Whatever one’s views about the Iraq war and its legitimacy (the Chilcot Inquiry is grandstand viewing in that respect); all of us have a common belief that we have a duty to assist in the reconstruction of Iraq and in developing its economic future.
It is clear, however, that British business is punching well below its weight in this respect.
The Middle East Association, one of the most active trade associations in the region, which is keen to promote British business in Iraq, reports that only one out of 50 companies at the recent Erbil international trade fair in the Iraqi Kurdistan region was British. This compares with the presence of numerous Austrian, French and Italian and German companies.
This is symptomatic of the British neglect of the need to do business with Iraq.
Another reason why business is not thriving between Britain and Iraq, is the great difficulty experienced by Iraqi business people in securing a visa to visit Britain.
Iraqi nationals have to go to Amman, Jordan, Beirut or Abu Dhabi to apply for a visa in person, as there is no issuing facility within Iraq. This means travelling to another country and waiting (under normal circumstances) for at least a week, when it is decided whether or not the visa will be granted.
Business people frequently experience such long delays that they miss conferences or exhibitions and decide to cancel their visit. If they are unsuccessful they simply have to travel back to Iraq, having waited fruitlessly in Amman for a week or two. There are myriad examples of Iraqi business people experiencing total frustration with our visa system.
Visits by Iraqi business people to the UK are vital if we are to promote British business in Iraq.

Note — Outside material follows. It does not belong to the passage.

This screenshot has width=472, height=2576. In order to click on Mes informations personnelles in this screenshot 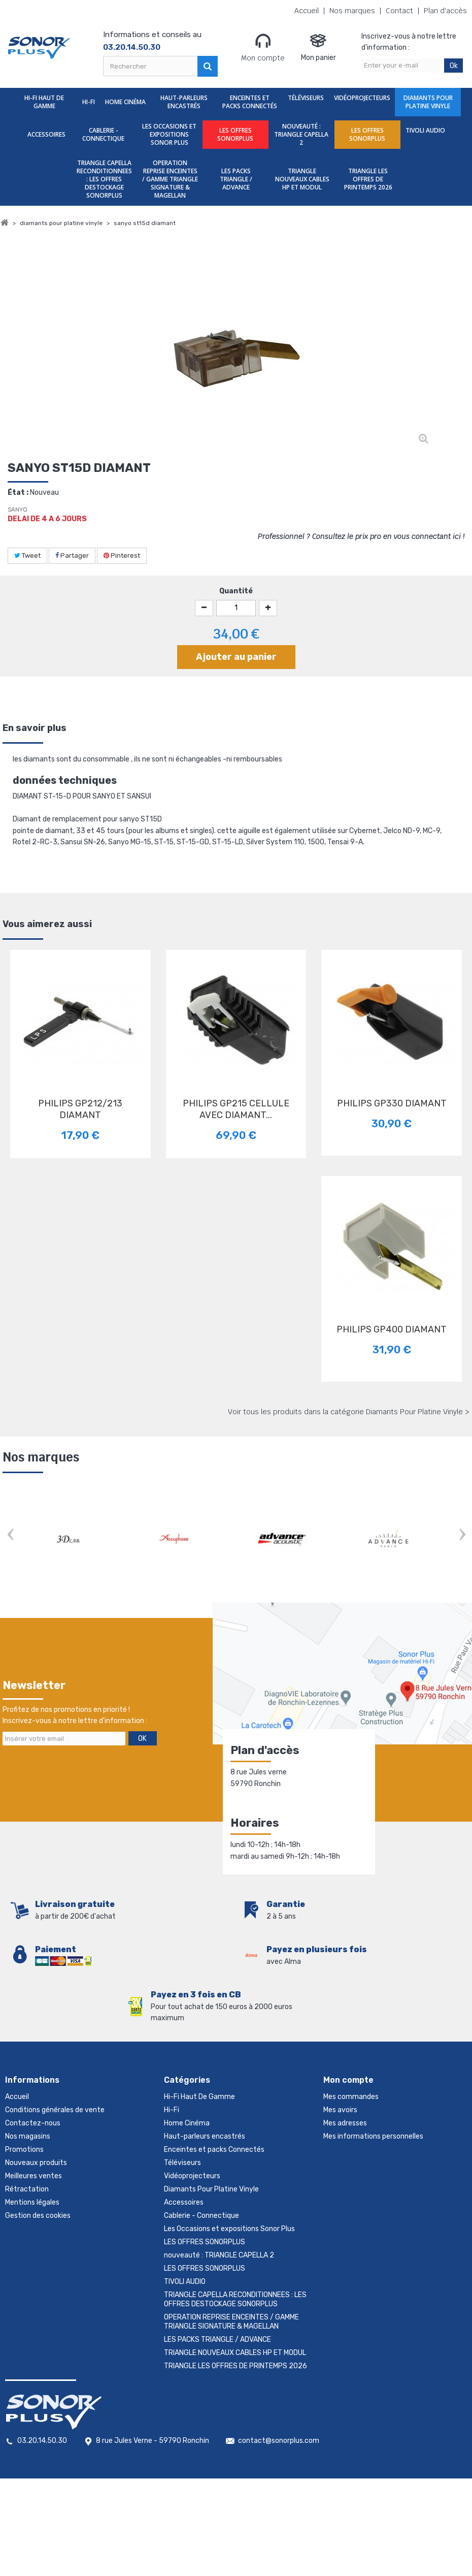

How can they, for example, inspect manufacturing facilities, meet senior management and receive training and after-sales assistance without being able to visit suppliers in Britain?
The government needs to firmly grasp this issue. It has repeatedly promised action over the past two years but nothing has been done to improve the situation. The contrast with countries such as France and Germany could not be greater. They have issuing facilities in both Baghdad and Erbil.
My question on January 19 is designed to highlight this important issue and ensure that full visa-issuing facilities are opened in Erbil and Baghdad.